This document is meant for users with some technical skills. For absolute beginners, you are probably better off by starting elsewhere.What it BTRFS:
The purpose for this document is to try to clarify some concepts and describe how BTRFS works in principle as there seems to be a lot of misinformation or simply lack of knowledge out there.
Note: the author of this document is just a regular user with some C coding experience and an interest in BTRFS so while I will try hard to avoid misinformation there is a slight risk that I might in fact add to the misinformation that is already there.
Note#2: This document is as of writing this (30.June 2018) work in progress and must be considered unfinished.
Btrfs is a (mostly) self-healing Copy On Write (COW) filesystem for Linux with a lot of fancy features. It is maturing, which means that some parts of it works great, some parts need a little bit of know how, and some parts of the filesystem is experimental and only recommended for testing purposes.So what can BTRFS do for you:
How does BTRFS work:
- Well, it is a filesystem so it will allow you to store files in an organized way just like other filesystems such as ext3,ext4, xfs, etc...
- It will checksum data and metadata (data is your files, metadata is data that describes your filesystem)
- It will therefore tell you if you have a corrupt file...
- ...and if set up correctly BTRFS can therefore auto-repair corrupt data for you and self-heal in most situations.
- It supports multiple storage devices
- Which means you will not require LVM, MD-RAID or HW-RAID to run BTRFS on multiple devices.

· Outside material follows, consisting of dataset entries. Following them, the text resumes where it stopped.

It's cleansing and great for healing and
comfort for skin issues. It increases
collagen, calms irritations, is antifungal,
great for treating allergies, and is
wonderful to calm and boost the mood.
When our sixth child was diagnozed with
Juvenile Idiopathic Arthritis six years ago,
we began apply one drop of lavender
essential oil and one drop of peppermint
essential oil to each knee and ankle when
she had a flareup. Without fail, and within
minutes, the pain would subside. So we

- It support separate data and metadata (filesystem structures) profiles similar to traditional RAID0, RAID1, RAID10, RAID5 and RAID6 (Warning: RAID5 and RAID6 are currently experimental and has dataloss bugs)
- It allows for snapshots
- Snapshots are a "saved state" of (parts of) your filesystem.
- (Snapshots are also subvolumes)
- It allows you to create subvolumes - which act like common directories.

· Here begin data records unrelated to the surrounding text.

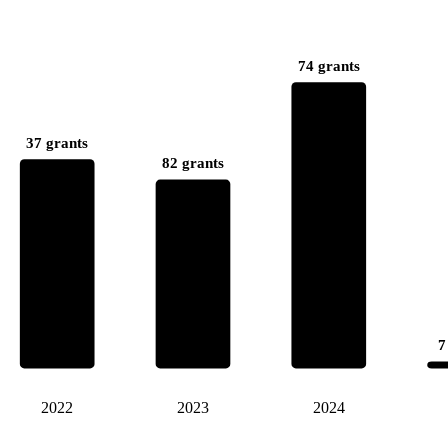
74 grants
37 grants
82 grants
7
2022
2023
2024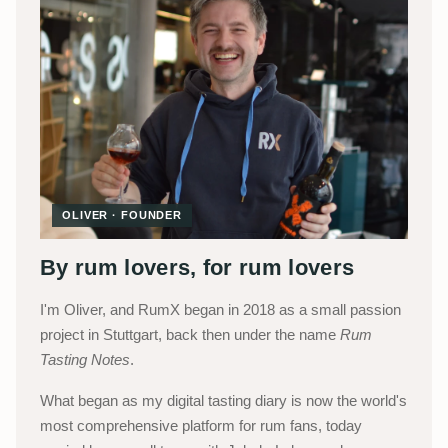
OLIVER · FOUNDER
By rum lovers, for rum lovers
I'm Oliver, and RumX began in 2018 as a small passion
project in Stuttgart, back then under the name
Rum
Tasting Notes
.
What began as my digital tasting diary is now the world's
most comprehensive platform for rum fans, today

- Subvolumes are a separate "tree" of the filesystem
- Note: While it in many ways can be compared to a partition, it is not a partition in the traditional sense and it is definitively not a separate block device that can be used to run other filesystems.
- Subvolumes act like directories with some extra features (like for example their own UUID)
- Future plans include allowing different redundancy levels per subvolume
- This means that you can have a directory where all stuff is redundant (like RAID1 / 10 / 5 or 6)
- ...or you may have a non-redundant directory for speed (like RAID 0)
- It will allow you to convert to different redundancy (or non-redundancy) profiles online - while the system is fully operational
- It supports verifying the filesystem consistency (scrubbing) while online.
- It is more or less self-healing and will auto-fix corruptions and structural damage to the filesystem in most cases
- It offers transparent compression (current algorithms are zlib, lzo and zstd)
So let's get to work...:
- Allocation of data
- Required storage space is always allocated piece by piece in chunks
- A chunk is usually 1GB (which means that a 1TB storage device may be split up in 1024 GB chunks)
- BTRFS by default differentiates between metadata-chunks and data-chunks
- Metadata is the data that describes the filesystem structure
- Data is just data e.g. the content of your files....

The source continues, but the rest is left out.